Google cofounders Larry Page and Sergey Brin are word-game fanatics. A perfect example of this is when Google launched its new operating structure in 2015: Alphabet.
Here’s how Page explained the name in his blog:
“We liked the name Alphabet because it means a collection of letters that represent language, one of humanity’s most important innovations, and is the core of how we index with Google search! We also like that it means alpha‑bet (Alpha is investment return above benchmark)”, he wrote.
But this was not the first time the duo had experimented with language. In 1996, before Google existed as a company, Page and Brin were already inventing names for search engines.
According to mathematician David Koller of Stanford University, and Google’s own website, Page and Brin’s first foray into the world of search engines in 1996 was called “BackRub”.
They called it that because the program analyzed the “backlinks” of the web to understand a site’s importance and which others it was linked to.
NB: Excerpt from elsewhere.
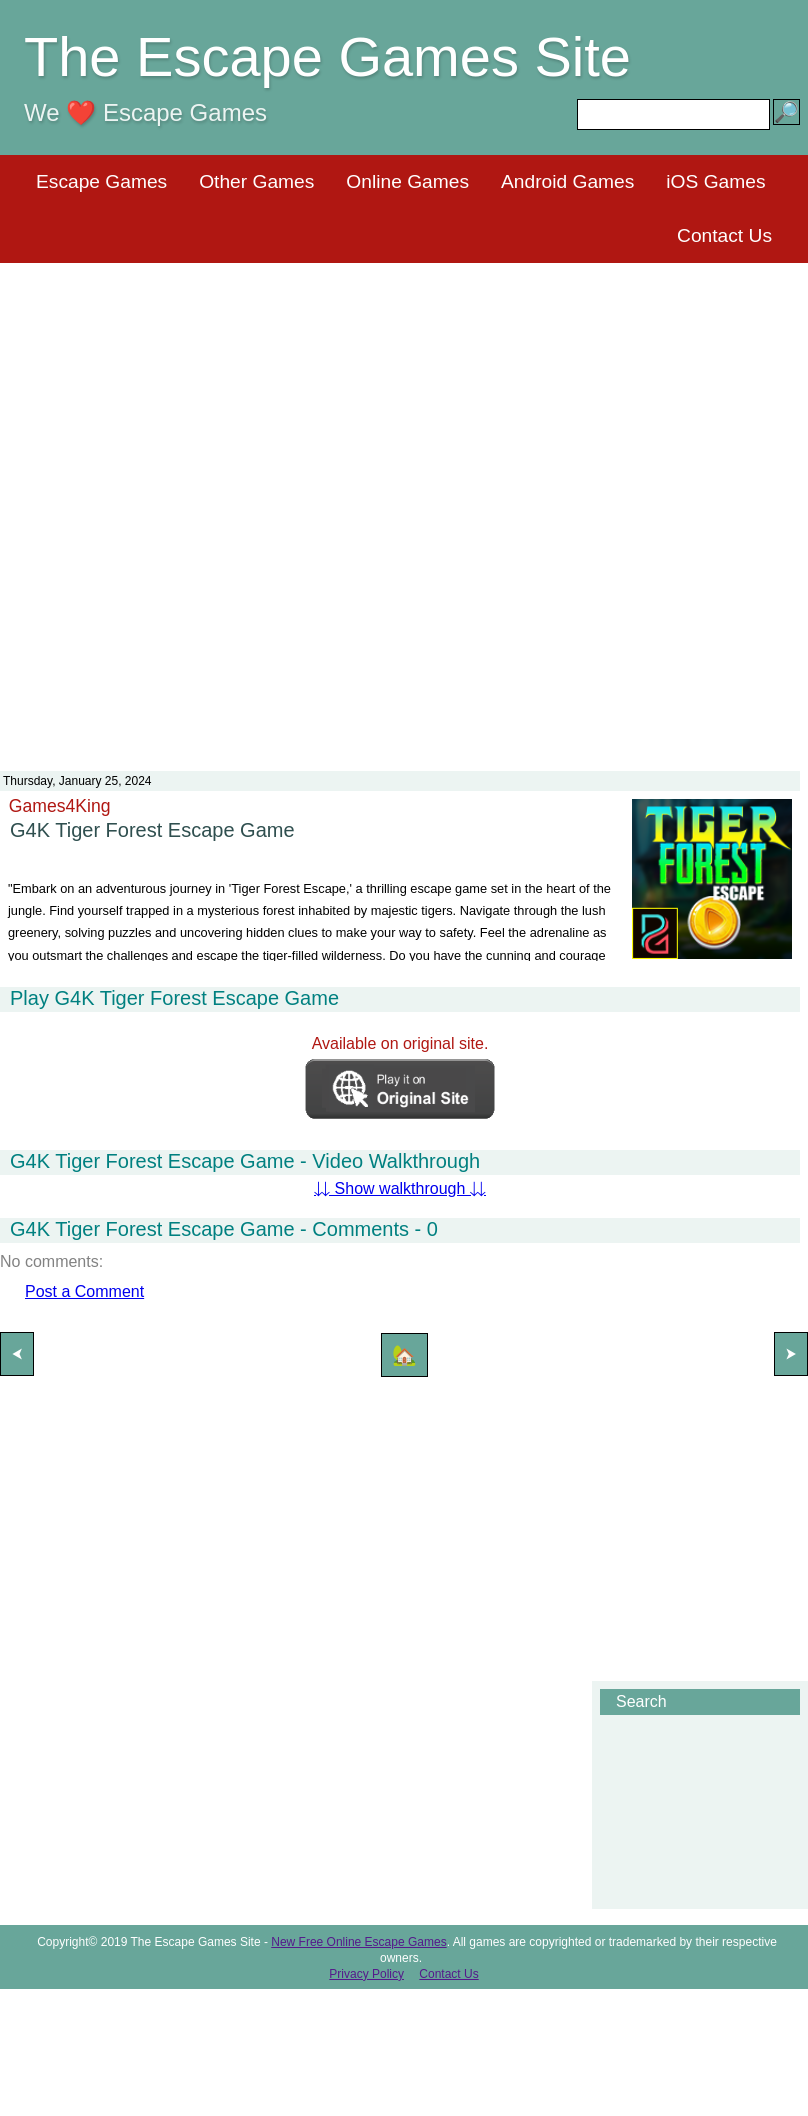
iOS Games (715, 181)
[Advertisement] (400, 504)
BackRub was used on Stanford servers until it finally took up too much bandwidth.
However, Page decided in 1997 that the name BackRub was simply not good enough. According to Koller, Page and his roommates at Stanford began thinking of different names for search engine technology, names that would evoke the amount of data they indexed.
The name “Google” actually comes from a Stanford graduate student named Sean Anderson, writes Koller. During a brainstorming session, Anderson suggested the word “googolplex”, and Page responded with the shorter “googol”. A googol is an extremely large number: the number 10 raised to the power of 100, which written in its entirety would be a 1 followed by 100 zeros. That’s a number greater than the number of hydrogen atoms in the known universe. The American mathematician Edward Kasner first introduced the term googol in 1938.
Anderson registered the domain. Shortly afterwards, on September 15, 1997, he took the step of registering the name “google.com”. In a few months it became the most powerful internet domain in the world.